Sunday, March 3, 2013

surgery and fears

Rowan has surgery on April 3rd for a Vagal Nerve Stimulator implant. We'll travel to Gillette Children's and he'll stay for four days. Not totally sure how I feel about it...

It's an interesting thing to have to make decisions for a child who cannot make them for himself- or give you an indication of whether it's the right thing; whether it will help. We have to depend upon the direction of his Neurologist and the feedback from other parents of children with Lissencephaly.

Right now Rowan seems to be regressing. He isn't as strong or as verbal as he normally is. This has been going on the past few months. We all suspect it's due to his growth which, of course, affects the success of his medications.  This is no big deal, really, but it reminds me that we're dealing with a brain condition for which there really isn't much help. Sometimes when he's doing so well, it's easy to live in the bubble of growth and change and progress. I find myself thinking he'll shock all of the scientists and researchers with his strength and abilities... then the regression and I'm taken back to what really is.

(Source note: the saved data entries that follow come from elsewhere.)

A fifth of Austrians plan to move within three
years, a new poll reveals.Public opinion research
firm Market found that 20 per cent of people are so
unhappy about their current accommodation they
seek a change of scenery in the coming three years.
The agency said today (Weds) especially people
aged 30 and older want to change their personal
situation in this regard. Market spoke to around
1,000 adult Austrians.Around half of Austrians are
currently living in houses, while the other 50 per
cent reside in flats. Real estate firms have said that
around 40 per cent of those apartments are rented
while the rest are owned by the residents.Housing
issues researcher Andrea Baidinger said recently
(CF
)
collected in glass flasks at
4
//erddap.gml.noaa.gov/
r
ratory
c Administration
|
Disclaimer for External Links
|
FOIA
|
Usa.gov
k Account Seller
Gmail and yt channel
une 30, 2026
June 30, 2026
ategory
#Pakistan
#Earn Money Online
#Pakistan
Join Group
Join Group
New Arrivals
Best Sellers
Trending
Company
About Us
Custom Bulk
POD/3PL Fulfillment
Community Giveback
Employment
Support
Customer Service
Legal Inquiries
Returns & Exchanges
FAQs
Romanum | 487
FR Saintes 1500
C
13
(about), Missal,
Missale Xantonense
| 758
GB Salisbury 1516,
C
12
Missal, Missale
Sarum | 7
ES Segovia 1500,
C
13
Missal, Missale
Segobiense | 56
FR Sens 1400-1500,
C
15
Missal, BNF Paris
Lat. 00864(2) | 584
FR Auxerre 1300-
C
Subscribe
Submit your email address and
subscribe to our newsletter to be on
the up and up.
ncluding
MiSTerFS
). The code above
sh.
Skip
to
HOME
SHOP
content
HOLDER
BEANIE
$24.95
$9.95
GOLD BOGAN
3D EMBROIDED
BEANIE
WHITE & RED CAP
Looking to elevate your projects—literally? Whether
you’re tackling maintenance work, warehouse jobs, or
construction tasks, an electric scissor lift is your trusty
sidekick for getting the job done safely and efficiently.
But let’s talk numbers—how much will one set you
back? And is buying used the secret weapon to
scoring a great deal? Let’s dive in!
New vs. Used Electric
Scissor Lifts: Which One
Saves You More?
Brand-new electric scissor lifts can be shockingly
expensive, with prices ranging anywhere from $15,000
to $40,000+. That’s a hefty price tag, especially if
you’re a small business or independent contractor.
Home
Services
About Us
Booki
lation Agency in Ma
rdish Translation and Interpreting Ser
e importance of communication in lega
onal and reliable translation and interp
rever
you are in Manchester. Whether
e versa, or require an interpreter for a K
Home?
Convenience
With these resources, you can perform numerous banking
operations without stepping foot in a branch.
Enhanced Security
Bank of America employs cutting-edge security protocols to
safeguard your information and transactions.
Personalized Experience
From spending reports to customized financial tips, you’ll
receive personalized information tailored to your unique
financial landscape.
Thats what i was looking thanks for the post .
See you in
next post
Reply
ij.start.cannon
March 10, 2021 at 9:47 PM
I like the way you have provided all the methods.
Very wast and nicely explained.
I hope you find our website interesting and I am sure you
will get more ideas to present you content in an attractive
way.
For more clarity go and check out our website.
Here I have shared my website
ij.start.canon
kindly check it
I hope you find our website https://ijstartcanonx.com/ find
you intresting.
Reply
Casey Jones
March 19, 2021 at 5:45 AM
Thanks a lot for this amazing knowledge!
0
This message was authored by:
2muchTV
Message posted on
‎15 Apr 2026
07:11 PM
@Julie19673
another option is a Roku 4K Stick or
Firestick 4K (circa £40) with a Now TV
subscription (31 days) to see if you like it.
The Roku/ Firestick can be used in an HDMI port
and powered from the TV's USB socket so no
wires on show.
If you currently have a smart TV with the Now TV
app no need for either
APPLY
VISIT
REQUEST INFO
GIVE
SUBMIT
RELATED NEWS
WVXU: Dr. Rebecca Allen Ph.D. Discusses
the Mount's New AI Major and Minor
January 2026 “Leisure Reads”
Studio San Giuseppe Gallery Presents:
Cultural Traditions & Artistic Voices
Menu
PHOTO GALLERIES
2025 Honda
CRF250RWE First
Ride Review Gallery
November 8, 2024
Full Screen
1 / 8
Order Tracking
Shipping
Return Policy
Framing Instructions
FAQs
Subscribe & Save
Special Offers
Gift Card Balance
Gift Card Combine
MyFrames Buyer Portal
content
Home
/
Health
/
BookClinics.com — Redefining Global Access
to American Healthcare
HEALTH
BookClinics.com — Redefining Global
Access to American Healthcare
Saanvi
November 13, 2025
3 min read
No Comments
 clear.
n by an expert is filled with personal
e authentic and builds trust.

If I were honest, I'd say that I wonder sometimes if all of the therapies work. I know they work for a while, but does he benefit from them? Does he enjoy them? And then I wonder if some of the therapists are really there to help, or are they just looking for billable hours? You may think this is harsh, but when you're the mother of a child with severe disabilities, you think these things. Sometimes it seems he's overwhelmed with therapies. He gets tired, and when he's so focused on the physical, we lose his verbal skills. He seems quieter and more introverted the weeks he has three or more therapies.

Don't think that I would ever deny him anything helpful- in fact, there isn't much I wouldn't give this kid.... But there has to be a balance. I want give him the things he enjoys- the things that will make him feel better, happier, more comfortable. Fact is, he will not walk. I question whether he will even sit. That said, I do want him to be happy and to enjoy stretching and those things that will help his body to feel better. I'm sure I'm making no sense, but it's helped me to write down.  I don't want to push him for my benefit. I always want to do what is best for him.


Row is getting big. He wants to be held like a baby, and I love doing that for him- my back and neck are paying the price. I wonder how much longer I can hold him in ways that comfort him. I am sure we'll all adapt to his growth, him included.

It may seem like I'm down- and I think I am. I'm worried about him, about the upcoming surgery, about the unknown. I understand how to navigate what we've been through, but have no idea what will happen in the next year.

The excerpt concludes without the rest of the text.